Maintenant quatrième

En 2022, les compagnies aériennes ont transporté 1,4 million de tonnes de marchandises vers ou depuis Schiphol, selon ce le Bureau central des statistiques. C’est 13,8% de moins que l’année précédente. L’aéroport de Maastricht Aachen, le deuxième plus grand aéroport des Pays-Bas pour le fret, a traité 108 000 tonnes, soit 15,5 % de moins qu’en 2021. Au premier trimestre 2023, le débit de marchandises à l’aéroport d’Amsterdam a encore chuté de 9,3 %. Le nombre de vols de fret était de 4 100, soit 22 % de moins qu’au premier trimestre 2022.

Schiphol est désormais le quatrième aéroport de fret d’Europe, après Francfort (2 millions de tonnes), Paris Charles de Gaulle (1,89 million) et Leipzig-Halle (1,51 million). Mais Maarten van As craint que Schiphol ne chute à la sixième place – ou moins.

Ce printemps, la direction de Schiphol a annoncé qu’elle souhaitait conserver et protéger le fret en conservant 2,5% des droits de décollage et d’atterrissage disponibles pour lui. « Le fret fournit beaucoup d’emplois en proportion et est précieux pour l’économie et le climat des affaires », déclare le président Ruud Sondag de Schipholexpliquant son ensemble plus large de plans pour faire le travail de l’aéroport « plus propre, plus silencieux et meilleur ».

L’association industrielle ACN a immédiatement déclaré que le fret aérien avait besoin de beaucoup plus de créneaux pour des opérations normales : 3 à 4 %, soit 15 000 à 20 000 vols. « Les discussions à ce sujet avec Schiphol et le ministère de l’Infrastructure et de la Gestion de l’eau sont extrêmement difficiles », déclare le directeur de l’ACN, Van As.

Mots gentils

Deux autres mesures proposées par Schiphol affectent encore plus le transport de marchandises que l’aviation civile. Par exemple, Ruud Sondag a déclaré début avril que Schiphol souhaitait limiter le nombre d’avions plus anciens et bruyants autorisés à faire escale à Amsterdam. Les Boeing 747 plus anciens, populaires auprès de certaines compagnies de fret, ne seront plus autorisés à y atterrir.
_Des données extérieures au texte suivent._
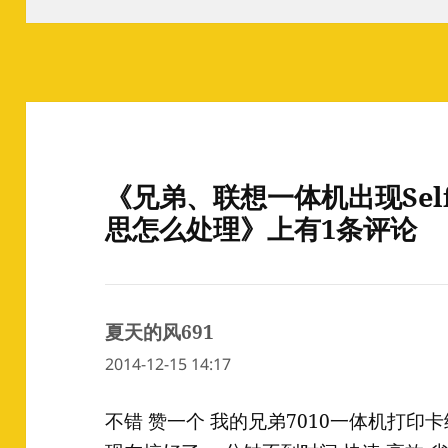
于
《兄弟、联想一体机出现Self-
思怎么处理》上有1条评论
夏天的风691
说
道：
2014-12-15 14:17
不错 赞一个 我的兄弟7010一体机打印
Le nombre de vols de nuit sera également limité – pour le plus grand plaisir des riverains et au grand dam des transporteurs de fret.
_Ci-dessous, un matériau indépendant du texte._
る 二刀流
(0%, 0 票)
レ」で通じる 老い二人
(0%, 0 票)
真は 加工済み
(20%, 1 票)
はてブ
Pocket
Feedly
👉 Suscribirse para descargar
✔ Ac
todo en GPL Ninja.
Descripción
Une autre mesure du paquet plus propre, plus silencieux et meilleur de dimanche est que les conditions d’emploi pour « toutes les personnes qui travaillent à l’aéroport sont bonnes ». Il veut des salaires plus élevés dans tous les secteurs, une meilleure protection de tous les employés contre l’émission de substances nocives, la fin d’une concurrence meurtrière sur le marché de la manutention et l’amélioration des conditions de travail des employés de la manutention (des bagages).

La direction de l’aéroport ne peut plus s’arrêter à de belles paroles, ont déclaré les membres de la FNV la semaine dernière sur les marches du bureau de Schiphol. Le syndicat demande, entre autres, une convention collective de travail sectorielle pour l’ensemble de la manutention du fret, de meilleurs accords sur la sécurité du travail et une plus grande attention à la situation des travailleurs migrants.